1,605 books14.5k followers
Jorge Francisco Isidoro Luis Borges Acevedo was an Argentine short-story writer, essayist, poet and translator regarded as a key figure in Spanish-language and international literature. His best-known works, Ficciones (transl. Fictions) and El Aleph (transl. The Aleph), published in the 1940s, are collections of short stories exploring motifs such as dreams, labyrinths, chance, infinity, archives, mirrors, fictional writers and mythology. Borges's works have contributed to philosophical literature and the fantasy genre, and have had a major influence on the magic realist movement in 20th century Latin American literature.
Born in Buenos Aires, Borges later moved with his family to Switzerland in 1914, where he studied at the Collège de Genève. The family travelled widely in Europe, including Spain. On his return to Argentina in 1921, Borges began publishing his poems and essays in surrealist literary journals. He also worked as a librarian and public lecturer. In 1955, he was appointed director of the National Public Library and professor of English Literature at the University of Buenos Aires. He became completely blind by the age of 55. Scholars have suggested that his progressive blindness helped him to create innovative literary symbols through imagination. By the 1960s, his work was translated and published widely in the United States and Europe. Borges himself was fluent in several languages.

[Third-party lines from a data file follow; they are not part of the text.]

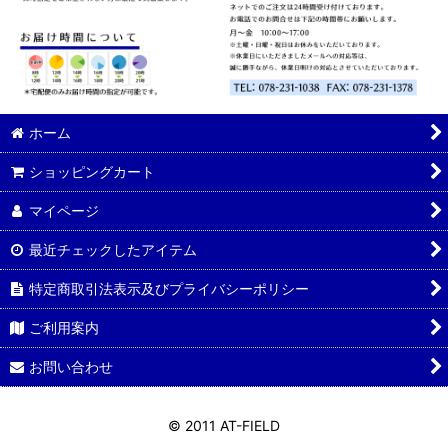
ホーム
ショッピングカート
マイページ
最近チェックしたアイテム
特定商取引法表示及びプライバシーポリシー
ご利用案内
お問い合わせ
© 2011 AT-FIELD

In 1961, he came to international attention when he received the first Formentor Prize, which he shared with Samuel Beckett. In 1971, he won the Jerusalem Prize. His international reputation was consolidated in the 1960s, aided by the growing number of English translations, the Latin American Boom, and by the success of Gabriel García Márquez's One Hundred Years of Solitude. He dedicated his final work, The Conspirators, to the city of Geneva, Switzerland. Writer and essayist J.M. Coetzee said of him: "He, more than anyone, renovated the language of fiction and thus opened the way to a remarkable generation of Spanish-American novelists."